Exercise —
Leave the images aside and output every entry exactly.

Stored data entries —
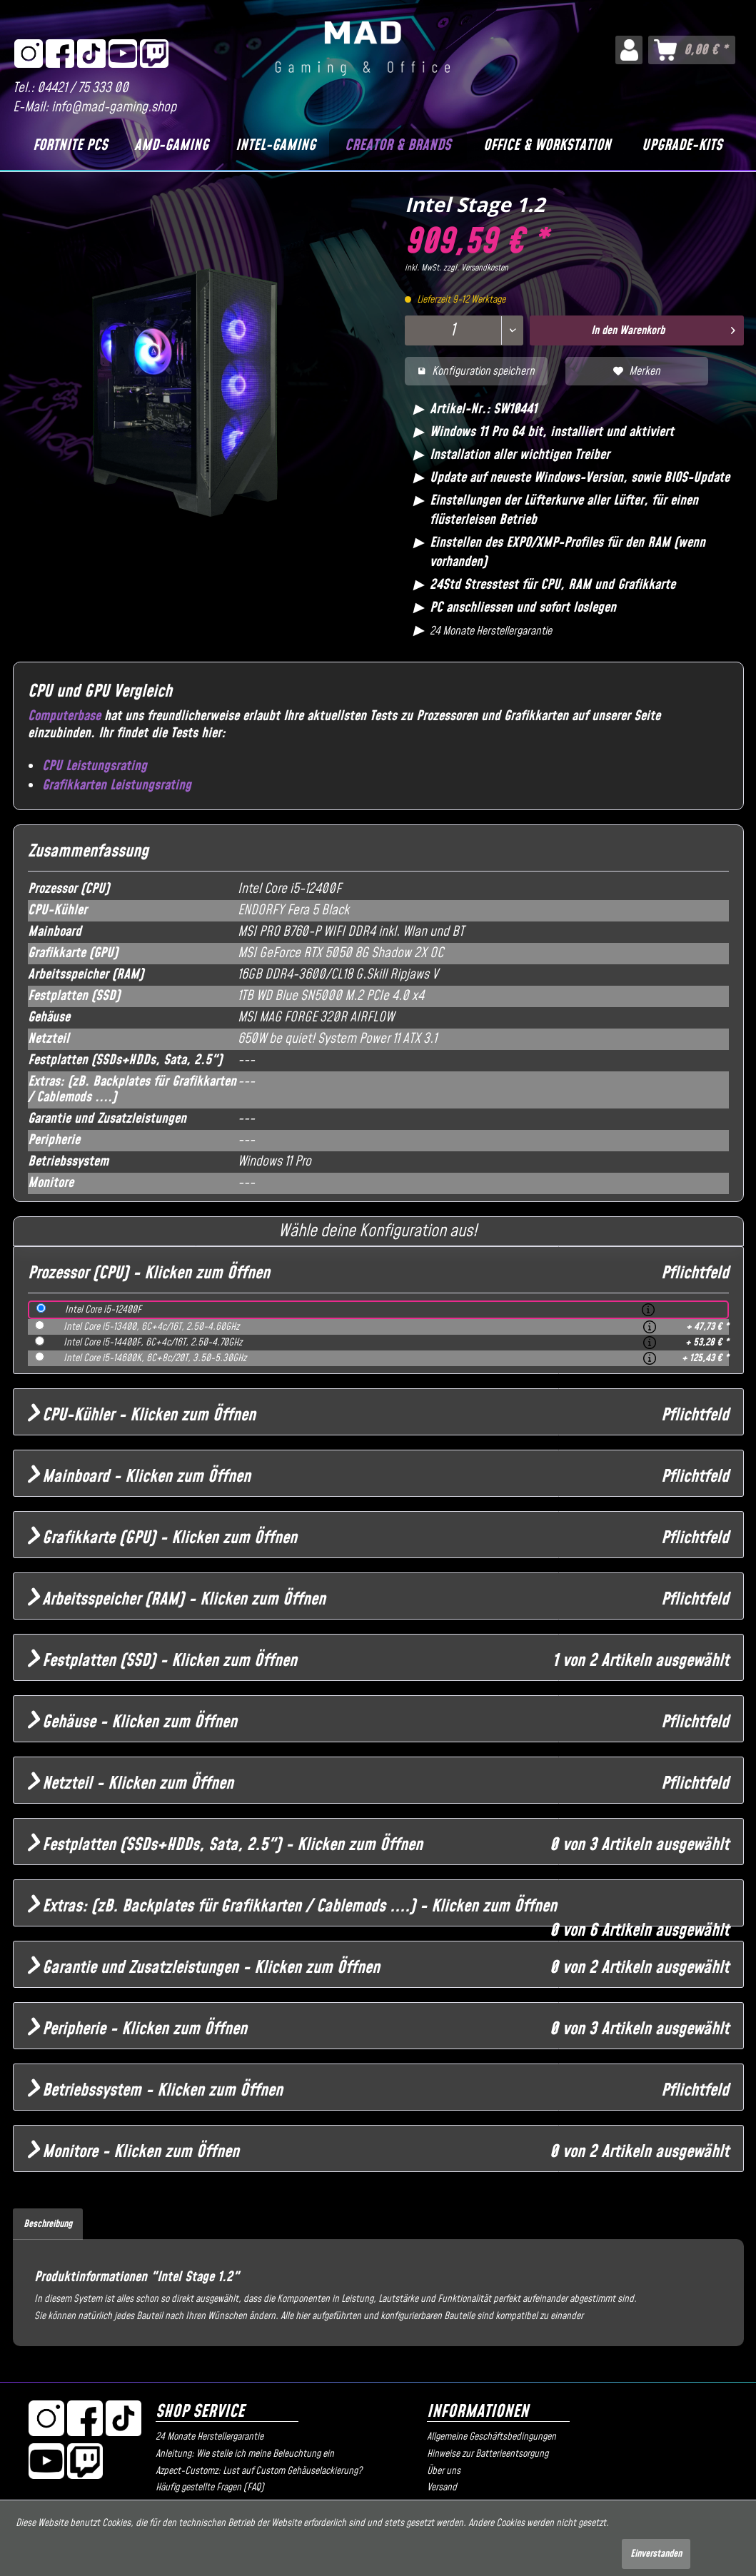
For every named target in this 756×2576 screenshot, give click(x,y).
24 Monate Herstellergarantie (209, 2437)
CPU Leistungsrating (94, 766)
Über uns (443, 2471)
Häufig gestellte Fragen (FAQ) (210, 2487)
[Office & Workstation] (548, 145)
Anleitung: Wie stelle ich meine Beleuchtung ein (245, 2454)
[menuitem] (628, 50)
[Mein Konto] (628, 50)
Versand (442, 2487)
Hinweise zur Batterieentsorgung (487, 2454)
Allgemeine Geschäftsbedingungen (491, 2437)
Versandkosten (484, 268)
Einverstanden (656, 2554)
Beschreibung (48, 2224)
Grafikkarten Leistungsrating (116, 785)
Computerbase (64, 716)
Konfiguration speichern (476, 371)
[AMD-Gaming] (171, 145)
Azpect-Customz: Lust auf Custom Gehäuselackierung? (259, 2471)
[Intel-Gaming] (275, 145)
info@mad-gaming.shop (113, 107)
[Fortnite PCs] (70, 145)
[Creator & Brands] (397, 145)
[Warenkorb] (691, 50)
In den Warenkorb (663, 328)
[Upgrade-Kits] (682, 145)
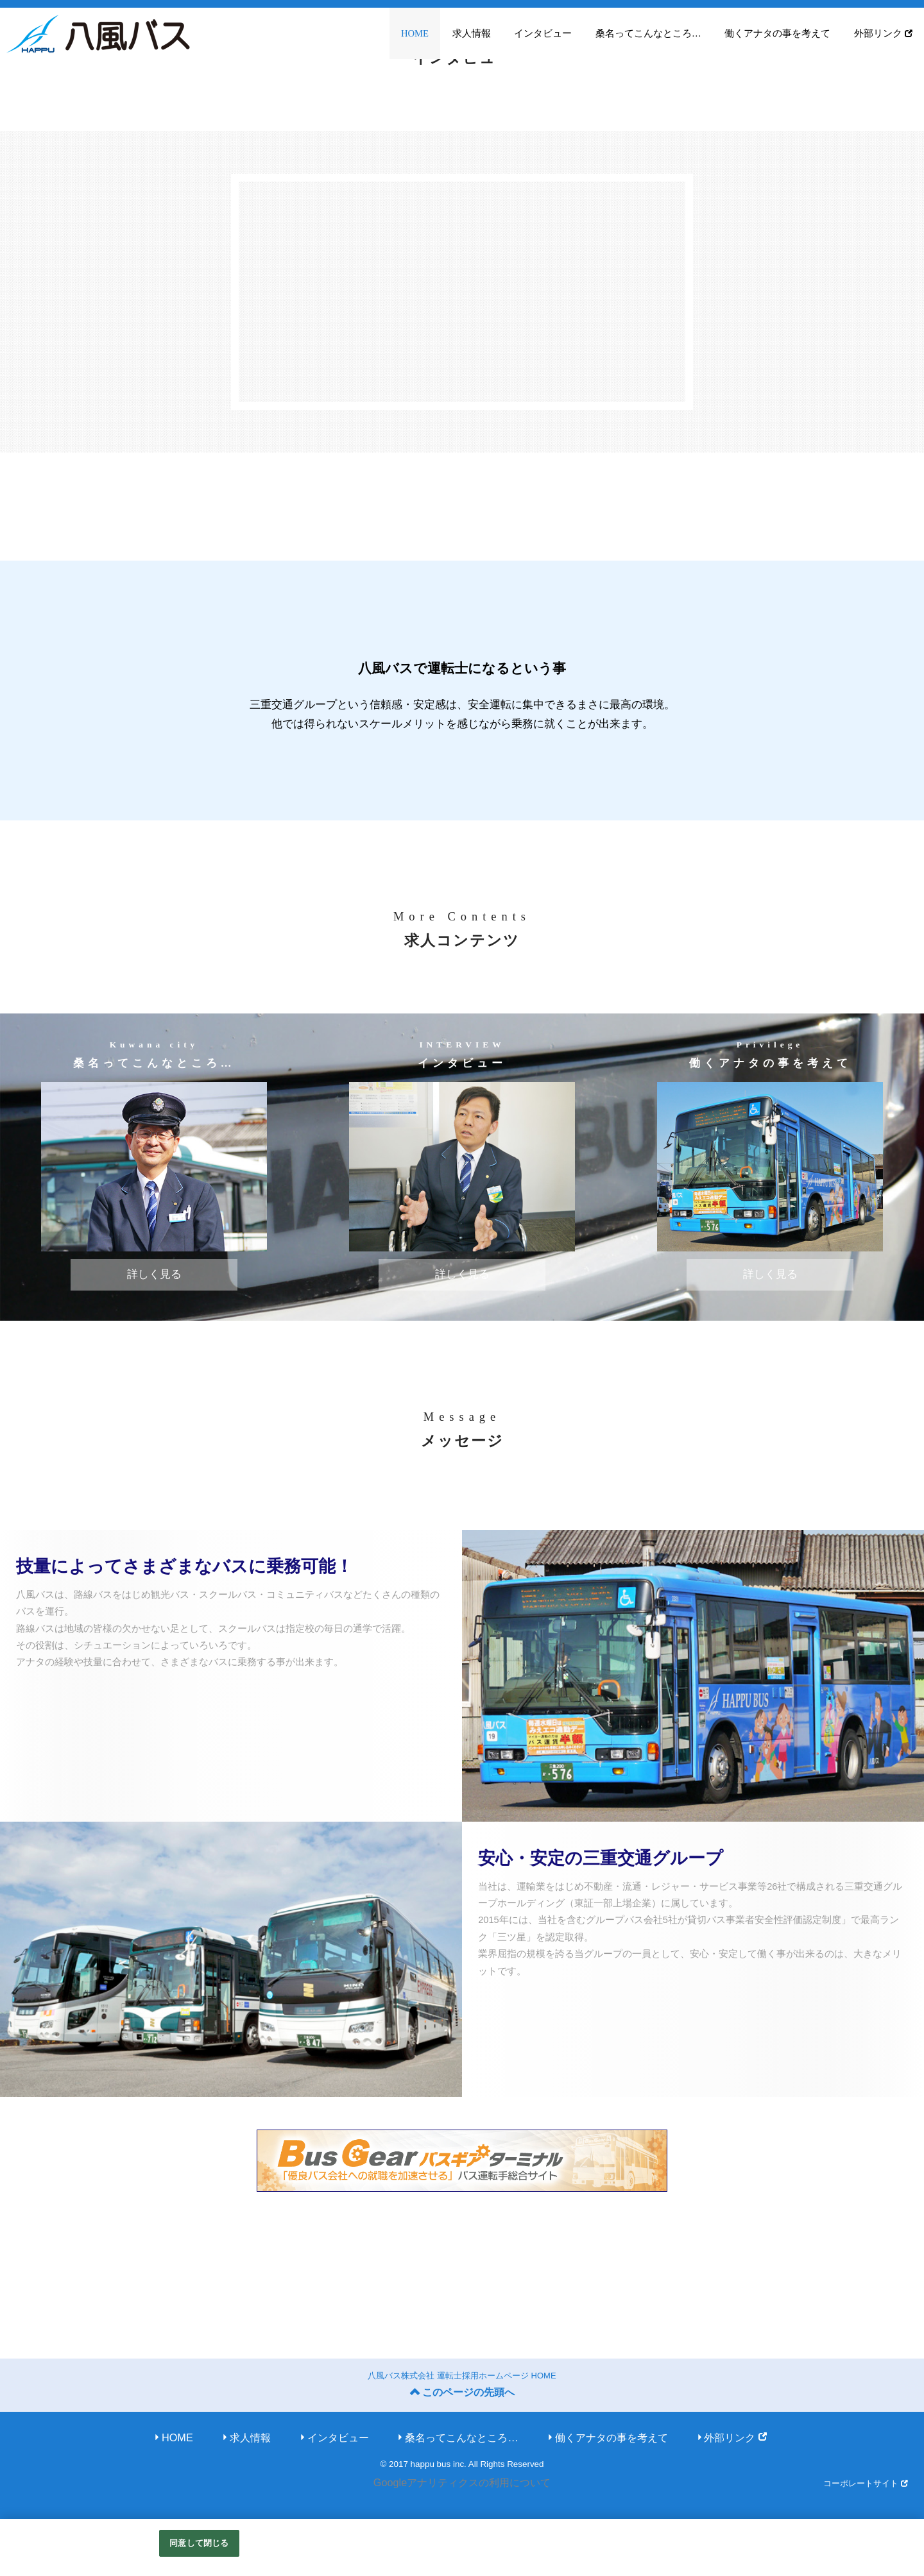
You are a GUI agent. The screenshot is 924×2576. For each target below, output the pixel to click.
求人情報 (471, 33)
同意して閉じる (198, 2543)
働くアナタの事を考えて (777, 33)
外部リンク (883, 33)
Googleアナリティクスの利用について (462, 2486)
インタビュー (543, 33)
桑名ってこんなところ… (648, 33)
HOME (415, 33)
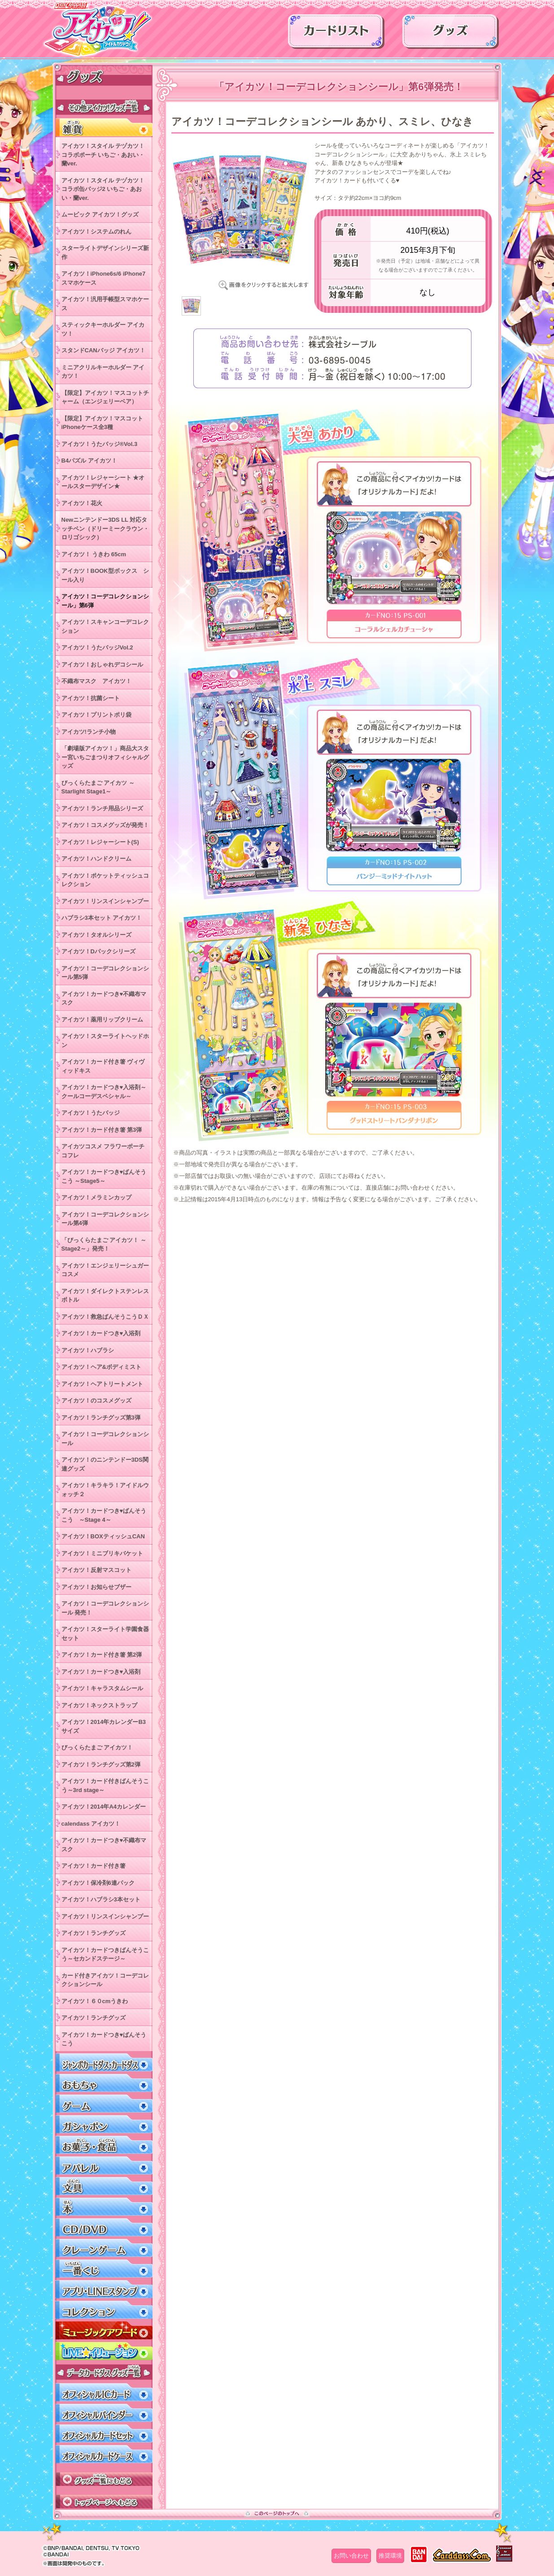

Answer section —
For every named target in this 756×2576 screenshot, give click(x,y).
24 Monate Herstellergarantie (209, 2437)
CPU Leistungsrating (94, 766)
Über uns (443, 2471)
Häufig gestellte Fragen (FAQ) (210, 2487)
[Office & Workstation] (548, 145)
Anleitung: Wie stelle ich meine Beleuchtung ein (245, 2454)
[menuitem] (628, 50)
[Mein Konto] (628, 50)
Versand (442, 2487)
Hinweise zur Batterieentsorgung (487, 2454)
Allgemeine Geschäftsbedingungen (491, 2437)
Versandkosten (484, 268)
Einverstanden (656, 2554)
Beschreibung (48, 2224)
Grafikkarten Leistungsrating (116, 785)
Computerbase (64, 716)
Konfiguration speichern (476, 371)
[AMD-Gaming] (171, 145)
Azpect-Customz: Lust auf Custom Gehäuselackierung? (259, 2471)
[Intel-Gaming] (275, 145)
info@mad-gaming.shop (113, 107)
[Fortnite PCs] (70, 145)
[Creator & Brands] (397, 145)
[Warenkorb] (691, 50)
In den Warenkorb (663, 328)
[Upgrade-Kits] (682, 145)
You are a GUI agent. The screenshot is 924×2576. For each target below, output the pixel to click.
求人情報 (471, 33)
同意して閉じる (198, 2543)
働くアナタの事を考えて (777, 33)
外部リンク (883, 33)
Googleアナリティクスの利用について (462, 2486)
インタビュー (543, 33)
桑名ってこんなところ… (648, 33)
HOME (415, 33)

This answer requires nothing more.